Emancipate yourselves from mental slavery
None but ourselves can free our minds.
by Maura Kennedy
John Healy at the Kevin White Unit
John Healy’s epic autobiography, The Grass Arena, was originally published in 1988 but it will forever resonate with readers, particularly those who have struggled with brutality and addiction in their lives. The power of John’s book is emphasised by the fact that he is one of only a handful of living authors published in the Penguin Modern Classics series.

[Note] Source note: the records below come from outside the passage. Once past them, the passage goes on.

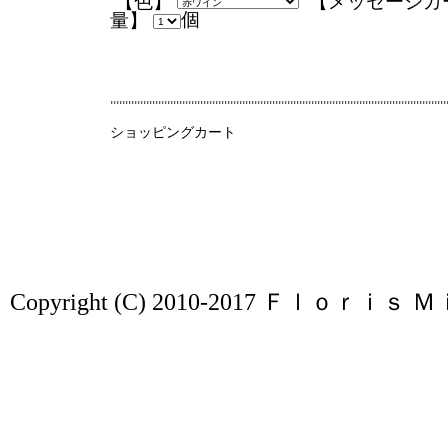
【色】
【メッセージカ
個
量】
ショッピングカート
Copyright (C) 2010-2017
Ｆｌｏｒｉｓ 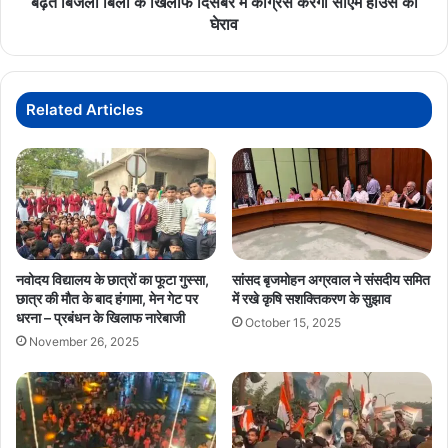
बढ़ते बिजली बिलों के खिलाफ दिसंबर में कांग्रेस करेगी सीएम हाउस का
हाउस
घेराव
का
घेराव
Related Articles
नवोदय विद्यालय के छात्रों का फूटा गुस्सा,
सांसद बृजमोहन अग्रवाल ने संसदीय समित
छात्र की मौत के बाद हंगामा, मेन गेट पर
में रखे कृषि सशक्तिकरण के सुझाव
धरना – प्रबंधन के खिलाफ नारेबाजी
October 15, 2025
November 26, 2025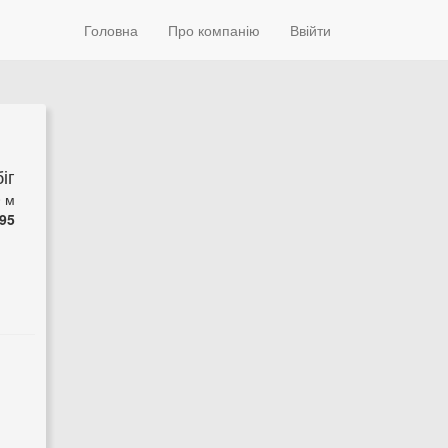
Головна
Про компанію
Ввійти
іг
0 м
95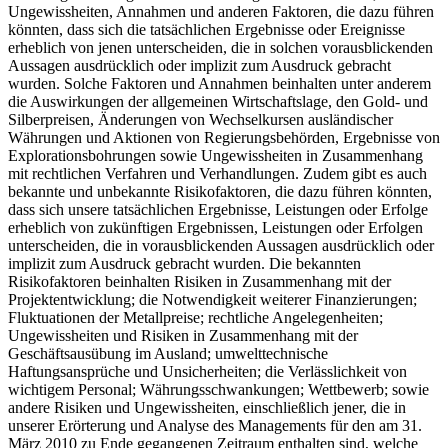
Ungewissheiten, Annahmen und anderen Faktoren, die dazu führen
könnten, dass sich die tatsächlichen Ergebnisse oder Ereignisse
erheblich von jenen unterscheiden, die in solchen vorausblickenden
Aussagen ausdrücklich oder implizit zum Ausdruck gebracht
wurden. Solche Faktoren und Annahmen beinhalten unter anderem
die Auswirkungen der allgemeinen Wirtschaftslage, den Gold- und
Silberpreisen, Änderungen von Wechselkursen ausländischer
Währungen und Aktionen von Regierungsbehörden, Ergebnisse von
Explorationsbohrungen sowie Ungewissheiten in Zusammenhang
mit rechtlichen Verfahren und Verhandlungen. Zudem gibt es auch
bekannte und unbekannte Risikofaktoren, die dazu führen könnten,
dass sich unsere tatsächlichen Ergebnisse, Leistungen oder Erfolge
erheblich von zukünftigen Ergebnissen, Leistungen oder Erfolgen
unterscheiden, die in vorausblickenden Aussagen ausdrücklich oder
implizit zum Ausdruck gebracht wurden. Die bekannten
Risikofaktoren beinhalten Risiken in Zusammenhang mit der
Projektentwicklung; die Notwendigkeit weiterer Finanzierungen;
Fluktuationen der Metallpreise; rechtliche Angelegenheiten;
Ungewissheiten und Risiken in Zusammenhang mit der
Geschäftsausübung im Ausland; umwelttechnische
Haftungsansprüche und Unsicherheiten; die Verlässlichkeit von
wichtigem Personal; Währungsschwankungen; Wettbewerb; sowie
andere Risiken und Ungewissheiten, einschließlich jener, die in
unserer Erörterung und Analyse des Managements für den am 31.
März 2010 zu Ende gegangenen Zeitraum enthalten sind, welche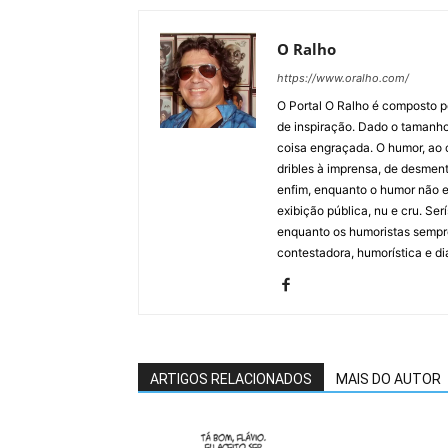
O Ralho
https://www.oralho.com/
O Portal O Ralho é composto por
de inspiração. Dado o tamanho 
coisa engraçada. O humor, ao co
dribles à imprensa, de desment
enfim, enquanto o humor não e
exibição pública, nu e cru. Ser
enquanto os humoristas sempre
contestadora, humorística e di
ARTIGOS RELACIONADOS
MAIS DO AUTOR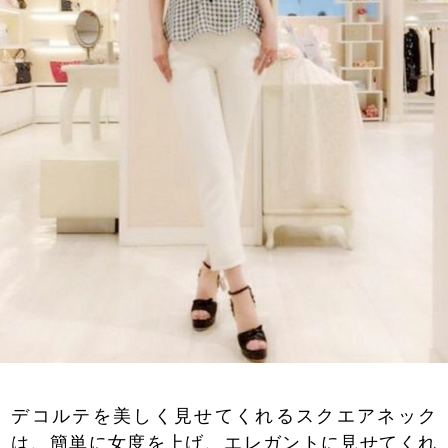
デコルテを美しく見せてくれるスクエアネック
は、簡単に女度を上げ、エレガントに見せてくれ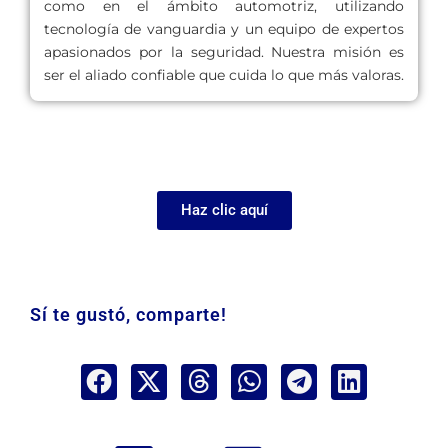
como en el ámbito automotriz, utilizando
tecnología de vanguardia y un equipo de expertos
apasionados por la seguridad. Nuestra misión es
ser el aliado confiable que cuida lo que más valoras.
Haz clic aquí
Sí te gustó, comparte!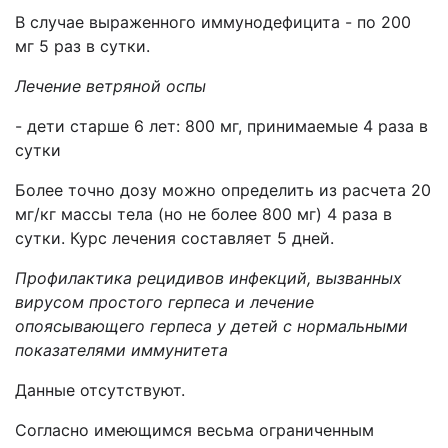
В случае выраженного иммунодефицита - по 200
мг 5 раз в сутки.
Лечение ветряной оспы
- дети старше 6 лет: 800 мг, принимаемые 4 раза в
сутки
Более точно дозу можно определить из расчета 20
мг/кг массы тела (но не более 800 мг) 4 раза в
сутки. Курс лечения составляет 5 дней.
Профилактика рецидивов инфекций, вызванных
вирусом простого герпеса и лечение
опоясывающего герпеса у детей с нормальными
показателями иммунитета
Данные отсутствуют.
Согласно имеющимся весьма ограниченным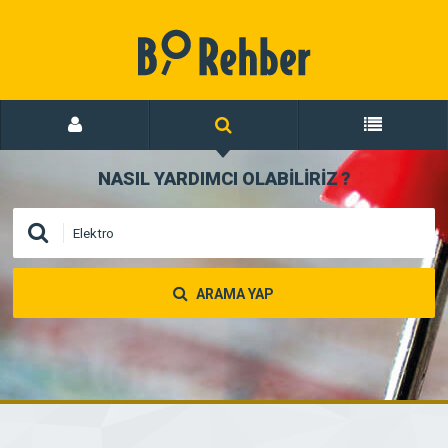
NASIL YARDIMCI OLABİLİRİZ
?
ARAMA YAP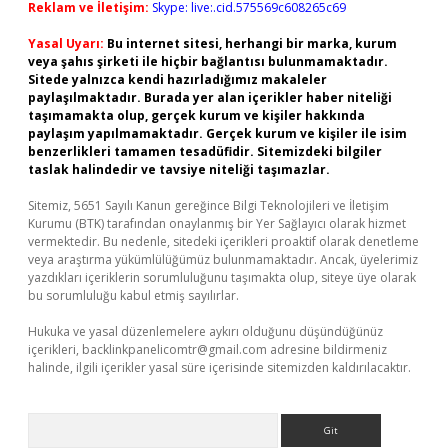
Reklam ve İletişim:
Skype: live:.cid.575569c608265c69
Yasal Uyarı:
Bu internet sitesi, herhangi bir marka, kurum
veya şahıs şirketi ile hiçbir bağlantısı bulunmamaktadır.
Sitede yalnızca kendi hazırladığımız makaleler
paylaşılmaktadır. Burada yer alan içerikler haber niteliği
taşımamakta olup, gerçek kurum ve kişiler hakkında
paylaşım yapılmamaktadır. Gerçek kurum ve kişiler ile isim
benzerlikleri tamamen tesadüfidir. Sitemizdeki bilgiler
taslak halindedir ve tavsiye niteliği taşımazlar.
Sitemiz, 5651 Sayılı Kanun gereğince Bilgi Teknolojileri ve İletişim
Kurumu (BTK) tarafından onaylanmış bir Yer Sağlayıcı olarak hizmet
vermektedir. Bu nedenle, sitedeki içerikleri proaktif olarak denetleme
veya araştırma yükümlülüğümüz bulunmamaktadır. Ancak, üyelerimiz
yazdıkları içeriklerin sorumluluğunu taşımakta olup, siteye üye olarak
bu sorumluluğu kabul etmiş sayılırlar.
Hukuka ve yasal düzenlemelere aykırı olduğunu düşündüğünüz
içerikleri,
backlinkpanelicomtr@gmail.com
adresine bildirmeniz
halinde, ilgili içerikler yasal süre içerisinde sitemizden kaldırılacaktır.
Arama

In preparation for John’s event, myself and Eleanor McCann (Mersey Care Reader-in-Residence) read extracts from The Grass Arena with some of the Kevin White residents and Sr Bridget Folkard, who hosts the unit’s weekly Get into Reading group. The reading and discussion was serious, generous and focused. There was slight bemusement and disbelief that John himself would be visiting the unit as part of the Bluecoat’s Chapter & Verse Literature Festival – this bemusement turned to rapturous appreciation when John appeared the following day. He was welcomed as an elder, much-loved relation with those in attendance offering him tea and undivided attention during his readings from The Grass Arena.
John’s readings gave a snapshot of his experiences and the power of the book – the searing honesty, the drudgery and pain of addiction, the moments of black humour and small graces, and the ultimate, unique recovery. John’s recovery is not typical – he became completely engrossed in chess (learned in prison) and competed on an international stage – but those in attendance, judging by the numerous responses and questions, could each take something personal from John’s journey.
by Mary Weston
Sarah Hall at Crosby Library
Sarah Hall is a challenging author – her writing is poetic, dystopian, and fictional. Unlike John Healy’s work, it does not speak directly to personal experience or carry the weight of autobiographical truth. It is “literary” in the sense that it is primarily about language -- how it sounds, the “right” word, the mood that is created. Some of those in attendance, who are members of the Kirkby & Southport Community Mental Health Team Get into Reading groups, had read one of Hall’s short stories from her new collection, The Beautiful Indifference. Entitled “Vuotjarvi”, after a Finnish village – no one in the room, including the author, knew how to pronounce it, and the unresolved ending had left some unanswered questions. Hall’s work, like this title, is enigmatic in the best sense – more about creating a powerful mood than providing answers. Hearing the story read aloud by the author gave a sense of its tension and rhythm and, fascinatingly, a chance for those in the small audience to ask probing questions. Sarah rose to the rigorous questioning, with answers that not only shed light on her own work but writing in general. For Hall, writing is not about providing comfortable answers or “happy endings”; she aims to unsettle, to provoke thought. Hall is exploring language and its power with her readers, a power that transported us from the edge of the Mersey to the shores of a remote Finnish lake.